Formalizing and improving eth2's approach toward finalization of invalid shard blocks

This post requires understanding the general approach of publishing a Merkle root of erasure-coded data and having clients randomly sample Merkle branches to sample-check availability of the data, described here and here.

Describing the status quo

Currently, the de facto philosophy of eth2 is that, much like for non-sharded chains, the canonical chain is defined as the fully valid and available chain that scores highest on the fork choice rule. In the non-sharded case, the “fully valid and available” criterion is trivial: full nodes just check it automatically. In the sharded case, however, nodes cannot check validity and availability directly, because “fully valid and available” includes shard chain data (ie. crosslinks) and there is too much shard chain data to check. Instead, nodes rely on a series of heuristics:

  • If 2/3 of a randomly sampled shard committee does not support a particular crosslink, then it cannot be included in the first place
  • If a node sees a fraud proof showing how a given crosslink is invalid, it rejects it
  • A node can run a data availability sampling check (see https://arxiv.org/abs/1809.09044) on any crosslink before accepting its legitimacy

These heuristics are imperfect. Hence, while in an abstract definitional sense the canonical chain is defined as being available and valid, it’s possible that some nodes will wrongly believe that some block B is the head, because they do not realize that some crosslink in B's history points to unavailable or invalid data. However, we expect the combination of heuristics to be highly robust in practice.

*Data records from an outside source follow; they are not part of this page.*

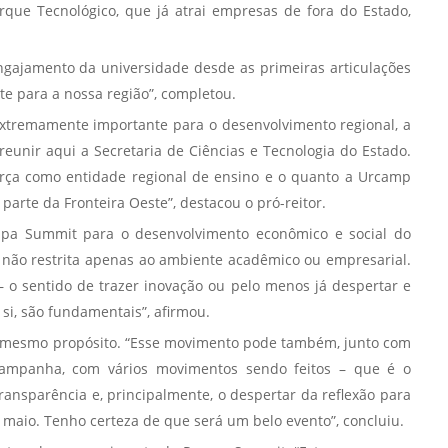
que Tecnológico, que já atrai empresas de fora do Estado,
engajamento da universidade desde as primeiras articulações
te para a nossa região”, completou.
extremamente importante para o desenvolvimento regional, a
eunir aqui a Secretaria de Ciências e Tecnologia do Estado.
orça como entidade regional de ensino e o quanto a Urcamp
te da Fronteira Oeste”, destacou o pró-reitor.
ampa Summit para o desenvolvimento econômico e social do
 não restrita apenas ao ambiente acadêmico ou empresarial.
 o sentido de trazer inovação ou pelo menos já despertar e
i, são fundamentais”, afirmou.
m mesmo propósito. “Esse movimento pode também, junto com
Campanha, com vários movimentos sendo feitos – que é o
ransparência e, principalmente, o despertar da reflexão para
 maio. Tenho certeza de que será um belo evento”, concluiu.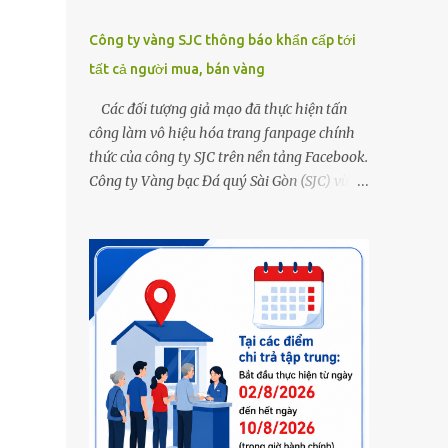
Công ty vàng SJC thông báo khẩn cấp tới
tất cả người mua, bán vàng
Các đối tượng giả mạo đã thực hiện tấn
công làm vô hiệu hóa trang fanpage chính
thức của công ty SJC trên nền tảng Facebook.
Công ty Vàng bạc Đá quý Sài Gòn (SJC) vừa
thông tin về việc bị các đối tượng giả mạo
thực hiện tấn công làm vô hiệu hóa trang
fanpage chính thức của công ty SJC trên nền
tảng Facebook (đường link page
www.facebook.com/sjcsaigon). Trước đó,
công ty liên tục ghi nhận và cảnh báo đến
khách hàng việc các đối tượng xấu giả mạo
Fanpage của SJC trên nền tảng Facebook
nhằm mục đích lừa đảo, trục lợi. Để bảo đảm
an toàn tài sản cho khách hàng, công ty SJC
thông báo hiện tại, trụ sở SJC tại TPHCM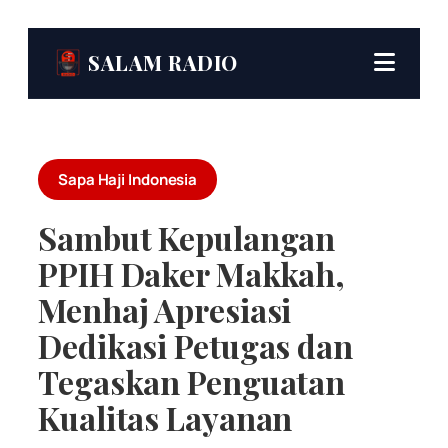
SALAM RADIO
Sapa Haji Indonesia
Sambut Kepulangan
PPIH Daker Makkah,
Menhaj Apresiasi
Dedikasi Petugas dan
Tegaskan Penguatan
Kualitas Layanan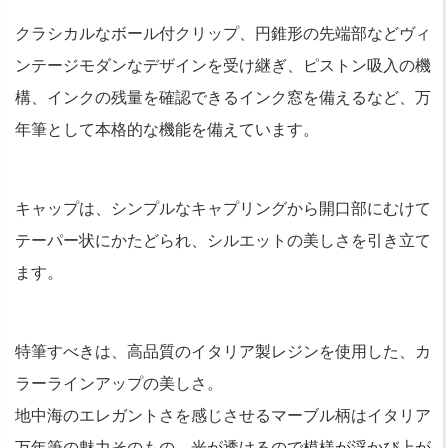
クラシカルなボール付クリップ、円錐形の先端部などヴィ
ンテージモダンなデザインを受け継ぎ、ピストン吸入の機
構、インクの残量を確認できるインク窓を備えるなど、万
年筆として本格的な機能を備えています。
キャップは、シンプルなキャプリングから開口部にむけて
テーパー状にかたどられ、シルエットの美しさを引き立て
ます。
特筆すべきは、高品質のイタリア製レジンを使用した、カ
ラーラインアップの美しさ。
地中海のエレガントさを感じさせるマーブル柄はイタリア
万年筆の魅力そのもの。光が透けるので模様が浮かび上が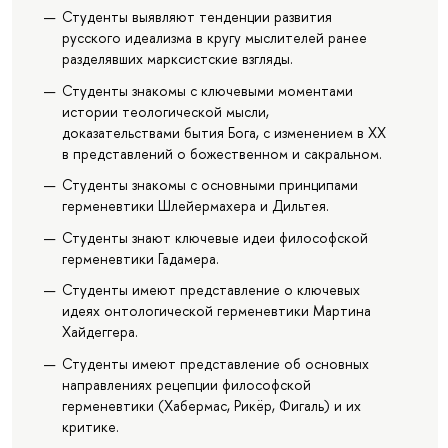
Студенты выявляют тенденции развития
русского идеализма в кругу мыслителей ранее
разделявших марксистские взгляды.
Студенты знакомы с ключевыми моментами
истории теологической мысли,
доказательствами бытия Бога, с изменением в ХХ
в представлений о божественном и сакральном.
Студенты знакомы с основными принципами
герменевтики Шлейермахера и Дильтея.
Студенты знают ключевые идеи философской
герменевтики Гадамера.
Студенты имеют представление о ключевых
идеях онтологической герменевтики Мартина
Хайдеггера.
Студенты имеют представление об основных
направлениях рецепции философской
герменевтики (Хабермас, Рикёр, Фигаль) и их
критике.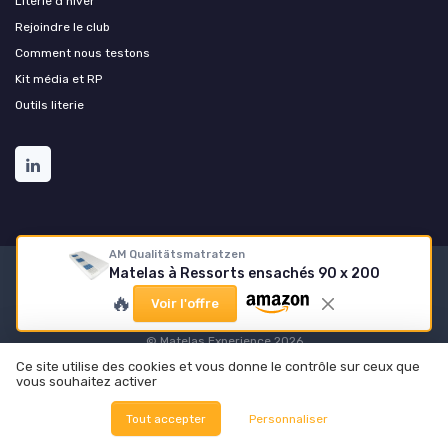
Literie d'hiver
Rejoindre le club
Comment nous testons
Kit média et RP
Outils literie
AM Qualitätsmatratzen
Matelas à Ressorts ensachés 90 x 200
Mentions légales
Politique de confidentialité
Grande
🔥
Enquête 2025 sur les matelas
À propos
Méthodologie
Voir l'offre
Nos outils pratiques
© Matelas Experience 2026
Ce site utilise des cookies et vous donne le contrôle sur ceux que
vous souhaitez activer
Nos meilleurs comparatifs
Tout accepter
Personnaliser
Matelas
Oreillers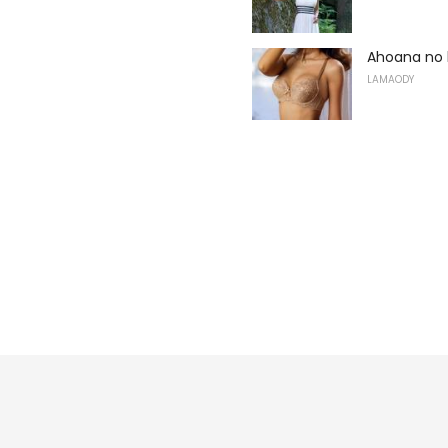
Ahoana no 
LAMAODY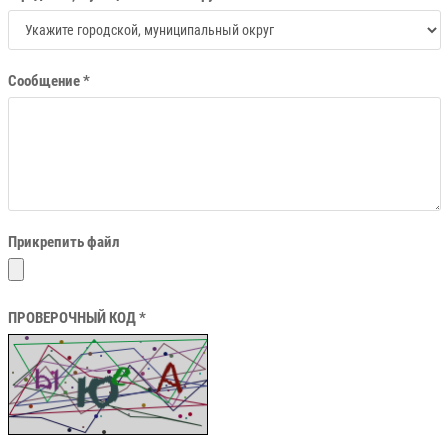
Сообщение *
Прикрепить файл
ПРОВЕРОЧНЫЙ КОД *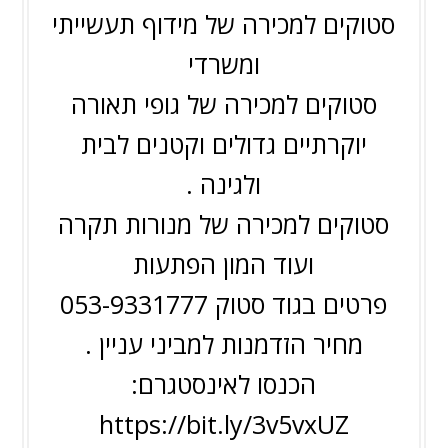
סטוקים למכירה של מידוף תעשייתי
ומשרדי
סטוקים למכירה של גופי תאורה
יוקרתיים גדולים וקטנים לבית
ולגינה .
סטוקים למכירה של מנורות תקרה
ועוד המון הפתעות
פרטים בגוד סטוק 053-9331777
מחיר הזדמנות למביני עניין .
הכנסו לאינסטגרם:
https://bit.ly/3v5vxUZ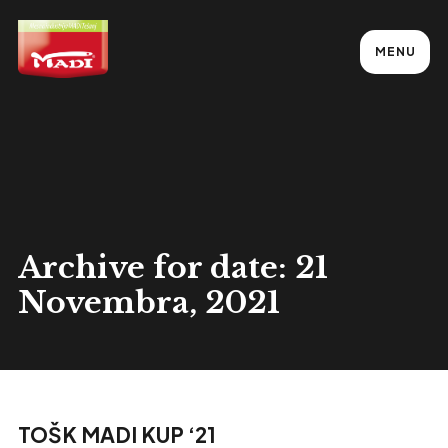
MENU
Archive for date: 21
Novembra, 2021
TOŠK MADI KUP ‘21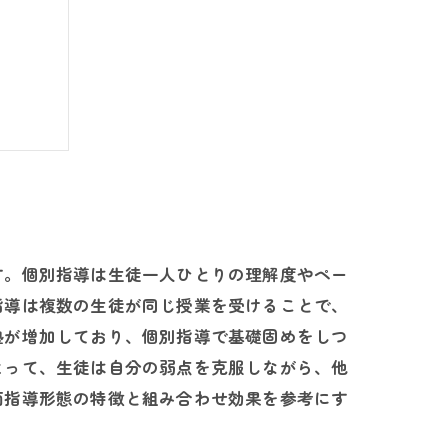
イント
す。個別指導は生徒一人ひとりの理解度やペー
指導は複数の生徒が同じ授業を受けることで、
塾が増加しており、個別指導で基礎固めをしつ
よって、生徒は自分の弱点を克服しながら、他
両指導形態の特徴と組み合わせ効果を参考にす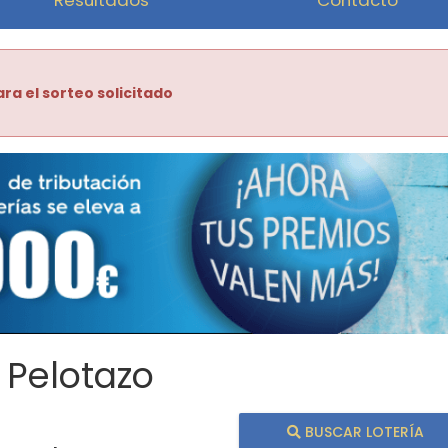
ra el sorteo solicitado
 Pelotazo
BUSCAR LOTERÍA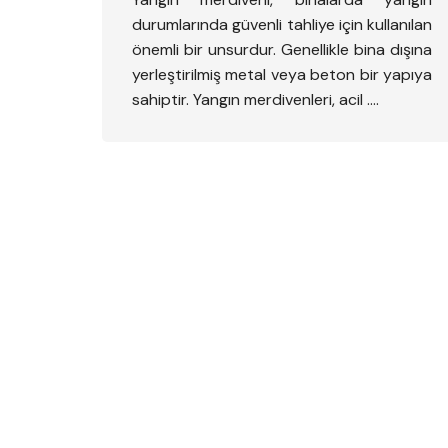
durumlarında güvenli tahliye için kullanılan
önemli bir unsurdur. Genellikle bina dışına
yerleştirilmiş metal veya beton bir yapıya
sahiptir. Yangın merdivenleri, acil ….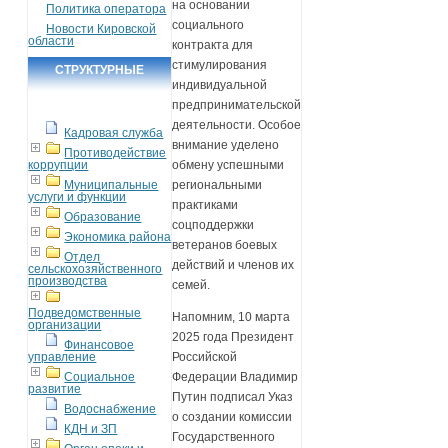
на основании
Политика оператора
социального
Новости Кировской
области
контракта для
стимулирования
СТРУКТУРНЫЕ
индивидуальной
ПОДРАЗДЕЛЕНИЯ
предпринимательской
деятельности. Особое
Кадровая служба
внимание уделено
Противодействие
коррупции
обмену успешными
Муниципальные
региональными
услуги и функции
практиками
Образование
соцподдержки
Экономика района
ветеранов боевых
Отдел
действий и членов их
сельскохозяйственного
производства
семей.
Подведомственные
Напомним, 10 марта
организации
2025 года Президент
Финансовое
управление
Российской
Социальное
Федерации Владимир
развитие
Путин подписал Указ
Водоснабжение
о создании комиссии
КДН и ЗП
Государственного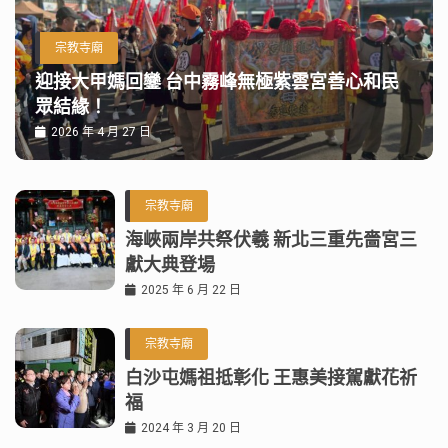
宗教寺廟
迎接大甲媽回鑾 台中霧峰無極紫雲宮善心和民
眾結緣！
2026 年 4 月 27 日
宗教寺廟
海峽兩岸共祭伏羲 新北三重先嗇宮三
獻大典登場
2025 年 6 月 22 日
宗教寺廟
白沙屯媽祖抵彰化 王惠美接駕獻花祈
福
2024 年 3 月 20 日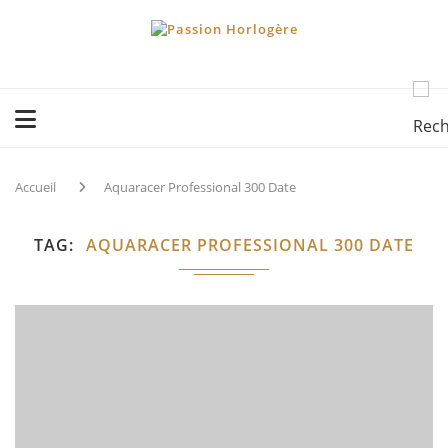
Accueil
Aquaracer Professional 300 Date
TAG
AQUARACER PROFESSIONAL 300 DATE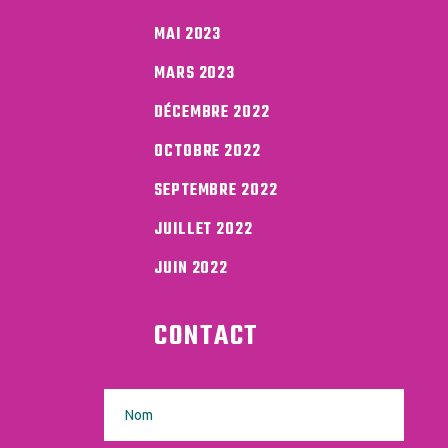
MAI 2023
MARS 2023
DÉCEMBRE 2022
OCTOBRE 2022
SEPTEMBRE 2022
JUILLET 2022
JUIN 2022
CONTACT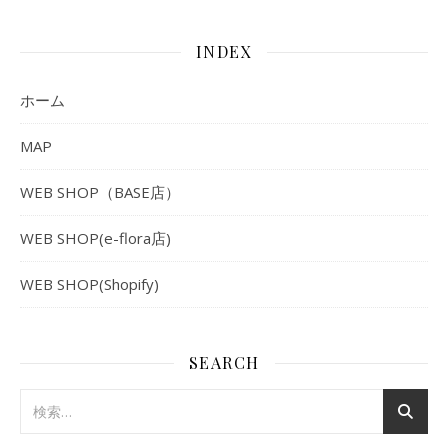
INDEX
ホーム
MAP
WEB SHOP（BASE店）
WEB SHOP(e-flora店)
WEB SHOP(Shopify)
SEARCH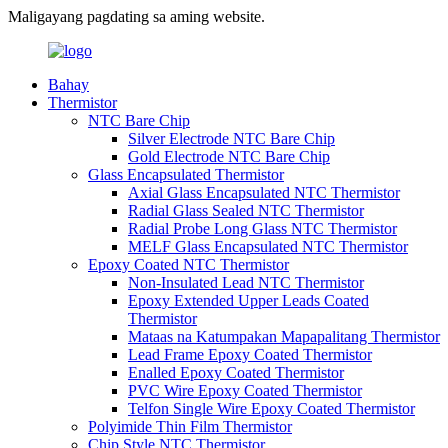
Maligayang pagdating sa aming website.
Bahay
Thermistor
NTC Bare Chip
Silver Electrode NTC Bare Chip
Gold Electrode NTC Bare Chip
Glass Encapsulated Thermistor
Axial Glass Encapsulated NTC Thermistor
Radial Glass Sealed NTC Thermistor
Radial Probe Long Glass NTC Thermistor
MELF Glass Encapsulated NTC Thermistor
Epoxy Coated NTC Thermistor
Non-Insulated Lead NTC Thermistor
Epoxy Extended Upper Leads Coated
Thermistor
Mataas na Katumpakan Mapapalitang Thermistor
Lead Frame Epoxy Coated Thermistor
Enalled Epoxy Coated Thermistor
PVC Wire Epoxy Coated Thermistor
Telfon Single Wire Epoxy Coated Thermistor
Polyimide Thin Film Thermistor
Chip Style NTC Thermistor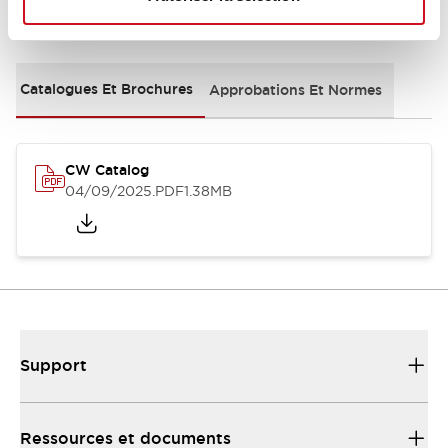
Documents et fichiers
Catalogues Et Brochures
Approbations Et Normes
CW Catalog
04/09/2025
.PDF
1.38MB
Support
Ressources et documents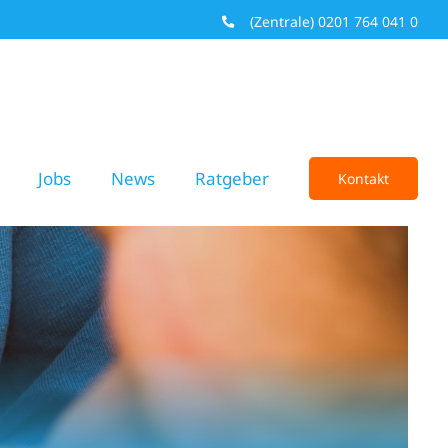
(Zentrale) 0201 764 041 0
Jobs
News
Ratgeber
Kontakt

Note that fraud proofs are a retroactive heuristic: you may believe that some block B is valid, but then you see a fraud proof and after that point block B becomes invalid. In general, fraud proofs should be broadcasted quickly. However, in the worst worst case, where multiple security assumptions fail at the same time (there is an attacking majority in a crosslink AND there is a network latency of >6 minutes that affects fraud proofs but somehow NOT legitimate blocks), there’s a risk that an invalid block will get “finalized”, and then become “de-finalized” after the fact.

In this extreme case, because of Casper FFG’s rules, the validators that voted on the finalized block will not be able to vote on the new “correct” chain, and so they will lose a large portion of their balances until the inactivity leak leads to a minority finalizing the new correct chain. Arguably, this is okay; if a disaster happens, then whoever was responsible for the mistake should be penalized, even if their mistake was simply not trying hard enough to stay connected to fraud proof providers, or not running heuristics that stop making finalizing votes if network latency is too high. But there is also a “friendlier” approach.

Layer 1 optimistic rollup

Consider a chain architecture that works as follows. The canonical chain is defined as being the fully available and valid beacon chain pointing to fully available shard blocks that scores highest on the fork choice rule. That is, there are availability and validity requirements on the beacon chain, but there are only availability requirements on the data pointed to by the crosslinks; as long as the crosslink root actually is a Merkle root of data that is all available and of the right length, including that crosslink does not compromise a chain’s validity.

We use a STARKed merkle root as a data availability proof mechanism. When a block is published, we can use the crosslink roots included in the block to compute a combined root of all crosslinks included in that block. We can then add a reward for someone to submit an erasure-coded extension of this Merkle root along with a STARK proving that the extended Merkle root is correct.

This proof may take minutes to produce; hence we allow and expect validators to at first build on top of some block B “optimistically” without verifying data availability, and only expect and require data availability validation when validators make blocks that treat B as justified in the Casper FFG vote, as it’s treating an invalid block as justified that is potentially very risky.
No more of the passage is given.